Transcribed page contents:
——
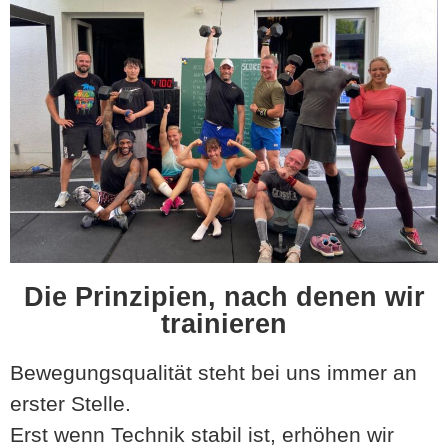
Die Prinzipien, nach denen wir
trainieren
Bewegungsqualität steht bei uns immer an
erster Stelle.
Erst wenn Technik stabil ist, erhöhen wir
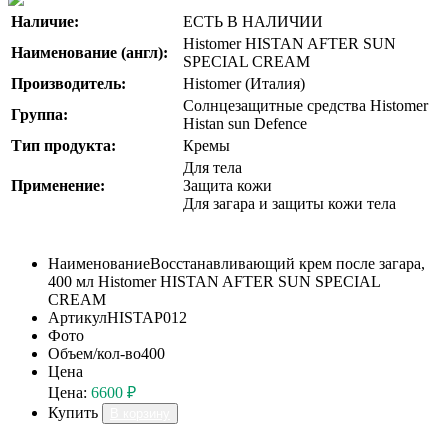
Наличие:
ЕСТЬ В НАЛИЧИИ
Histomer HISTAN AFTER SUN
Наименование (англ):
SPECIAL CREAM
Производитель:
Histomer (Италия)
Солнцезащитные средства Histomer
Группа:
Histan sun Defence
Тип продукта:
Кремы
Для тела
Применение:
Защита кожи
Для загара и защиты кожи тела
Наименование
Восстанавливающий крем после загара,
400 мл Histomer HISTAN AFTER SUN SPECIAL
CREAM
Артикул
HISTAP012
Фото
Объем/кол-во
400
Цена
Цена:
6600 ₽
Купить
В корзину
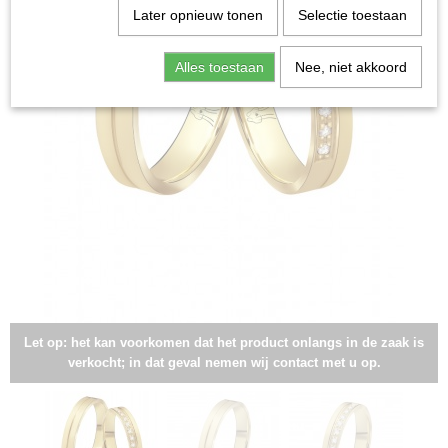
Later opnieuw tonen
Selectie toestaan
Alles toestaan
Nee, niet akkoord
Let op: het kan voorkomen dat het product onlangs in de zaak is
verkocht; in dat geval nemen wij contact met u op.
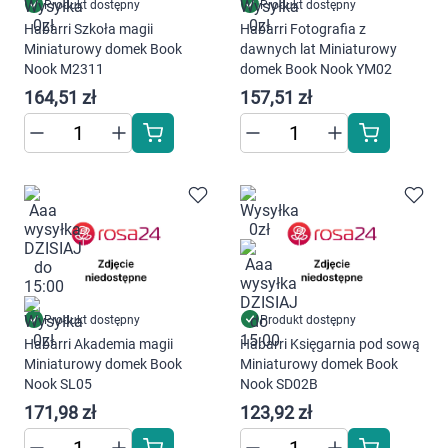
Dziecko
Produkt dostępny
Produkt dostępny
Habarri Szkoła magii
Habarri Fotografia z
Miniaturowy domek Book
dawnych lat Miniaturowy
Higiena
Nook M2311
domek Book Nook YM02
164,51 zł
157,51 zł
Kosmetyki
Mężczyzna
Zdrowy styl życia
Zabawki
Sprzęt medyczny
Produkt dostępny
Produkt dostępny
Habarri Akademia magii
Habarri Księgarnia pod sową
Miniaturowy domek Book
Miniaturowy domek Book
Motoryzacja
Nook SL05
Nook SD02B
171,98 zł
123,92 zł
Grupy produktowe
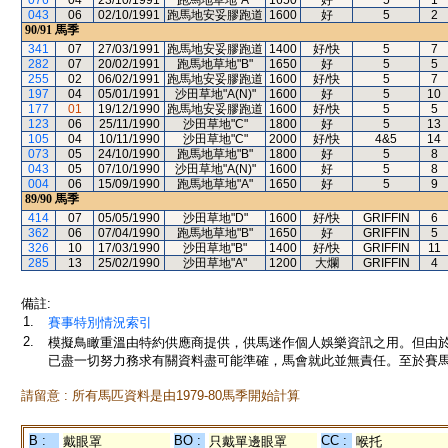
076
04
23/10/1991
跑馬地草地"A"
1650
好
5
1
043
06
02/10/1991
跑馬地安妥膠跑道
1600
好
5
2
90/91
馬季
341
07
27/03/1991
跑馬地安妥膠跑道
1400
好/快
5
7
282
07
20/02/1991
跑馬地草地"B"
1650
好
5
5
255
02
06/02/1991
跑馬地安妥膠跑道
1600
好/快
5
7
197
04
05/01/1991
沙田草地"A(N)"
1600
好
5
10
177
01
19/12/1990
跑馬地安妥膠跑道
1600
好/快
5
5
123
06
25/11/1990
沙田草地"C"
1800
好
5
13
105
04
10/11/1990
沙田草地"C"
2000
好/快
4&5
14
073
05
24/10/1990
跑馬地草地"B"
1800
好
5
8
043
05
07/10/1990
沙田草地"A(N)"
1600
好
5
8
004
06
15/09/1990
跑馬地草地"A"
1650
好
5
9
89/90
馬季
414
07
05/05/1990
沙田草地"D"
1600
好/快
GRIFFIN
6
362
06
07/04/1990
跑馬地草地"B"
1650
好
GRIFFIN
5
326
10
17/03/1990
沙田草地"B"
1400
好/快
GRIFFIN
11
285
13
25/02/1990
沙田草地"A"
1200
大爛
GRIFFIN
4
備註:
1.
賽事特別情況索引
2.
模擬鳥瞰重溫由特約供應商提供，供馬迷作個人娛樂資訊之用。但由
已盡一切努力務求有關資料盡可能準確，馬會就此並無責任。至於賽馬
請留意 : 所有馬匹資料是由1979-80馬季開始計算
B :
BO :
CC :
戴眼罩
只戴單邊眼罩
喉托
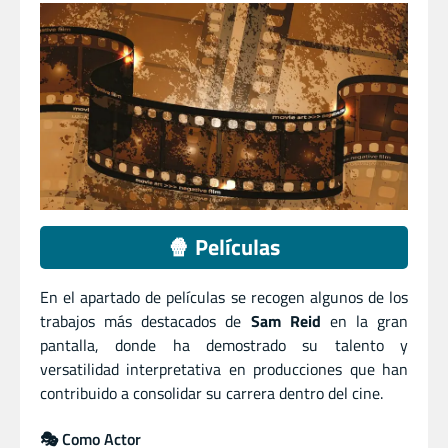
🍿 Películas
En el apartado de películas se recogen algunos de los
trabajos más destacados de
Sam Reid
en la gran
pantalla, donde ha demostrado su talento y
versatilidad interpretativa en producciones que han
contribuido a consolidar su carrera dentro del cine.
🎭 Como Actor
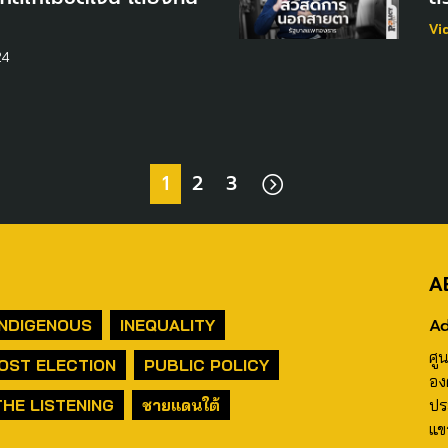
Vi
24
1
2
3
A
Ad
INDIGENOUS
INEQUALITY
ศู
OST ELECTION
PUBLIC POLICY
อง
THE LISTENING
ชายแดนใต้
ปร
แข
——
From the first line to the last, restate the entries exactly, without pictures.

Die Prinzipien, nach denen wir
trainieren
Bewegungsqualität steht bei uns immer an
erster Stelle.
Erst wenn Technik stabil ist, erhöhen wir
Наличие:
ЕСТЬ В НАЛИЧИИ
Histomer HISTAN AFTER SUN
Наименование (англ):
SPECIAL CREAM
Производитель:
Histomer (Италия)
Солнцезащитные средства Histomer
Группа:
Histan sun Defence
Тип продукта:
Кремы
Для тела
Применение:
Защита кожи
Для загара и защиты кожи тела
Наименование
Восстанавливающий крем после загара,
400 мл Histomer HISTAN AFTER SUN SPECIAL
CREAM
Артикул
HISTAP012
Фото
Объем/кол-во
400
Цена
Цена:
6600 ₽
Купить
В корзину
Later opnieuw tonen
Selectie toestaan
Alles toestaan
Nee, niet akkoord
Let op: het kan voorkomen dat het product onlangs in de zaak is
verkocht; in dat geval nemen wij contact met u op.
Dziecko
Produkt dostępny
Produkt dostępny
Habarri Szkoła magii
Habarri Fotografia z
Miniaturowy domek Book
dawnych lat Miniaturowy
Higiena
Nook M2311
domek Book Nook YM02
164,51 zł
157,51 zł
Kosmetyki
Mężczyzna
Zdrowy styl życia
Zabawki
Sprzęt medyczny
Produkt dostępny
Produkt dostępny
Habarri Akademia magii
Habarri Księgarnia pod sową
Miniaturowy domek Book
Miniaturowy domek Book
Motoryzacja
Nook SL05
Nook SD02B
171,98 zł
123,92 zł
Grupy produktowe
076
04
23/10/1991
跑馬地草地"A"
1650
好
5
1
043
06
02/10/1991
跑馬地安妥膠跑道
1600
好
5
2
90/91
馬季
341
07
27/03/1991
跑馬地安妥膠跑道
1400
好/快
5
7
282
07
20/02/1991
跑馬地草地"B"
1650
好
5
5
255
02
06/02/1991
跑馬地安妥膠跑道
1600
好/快
5
7
197
04
05/01/1991
沙田草地"A(N)"
1600
好
5
10
177
01
19/12/1990
跑馬地安妥膠跑道
1600
好/快
5
5
123
06
25/11/1990
沙田草地"C"
1800
好
5
13
105
04
10/11/1990
沙田草地"C"
2000
好/快
4&5
14
073
05
24/10/1990
跑馬地草地"B"
1800
好
5
8
043
05
07/10/1990
沙田草地"A(N)"
1600
好
5
8
004
06
15/09/1990
跑馬地草地"A"
1650
好
5
9
89/90
馬季
414
07
05/05/1990
沙田草地"D"
1600
好/快
GRIFFIN
6
362
06
07/04/1990
跑馬地草地"B"
1650
好
GRIFFIN
5
326
10
17/03/1990
沙田草地"B"
1400
好/快
GRIFFIN
11
285
13
25/02/1990
沙田草地"A"
1200
大爛
GRIFFIN
4
備註:
1.
賽事特別情況索引
2.
模擬鳥瞰重溫由特約供應商提供，供馬迷作個人娛樂資訊之用。但由
已盡一切努力務求有關資料盡可能準確，馬會就此並無責任。至於賽馬
請留意 : 所有馬匹資料是由1979-80馬季開始計算
B :
BO :
CC :
戴眼罩
只戴單邊眼罩
喉托
🍿 Películas
En el apartado de películas se recogen algunos de los
trabajos más destacados de
Sam Reid
en la gran
pantalla, donde ha demostrado su talento y
versatilidad interpretativa en producciones que han
contribuido a consolidar su carrera dentro del cine.
🎭 Como Actor
Vi
24
1
2
3
A
Ad
INDIGENOUS
INEQUALITY
ศู
OST ELECTION
PUBLIC POLICY
อง
THE LISTENING
ชายแดนใต้
ปร
แข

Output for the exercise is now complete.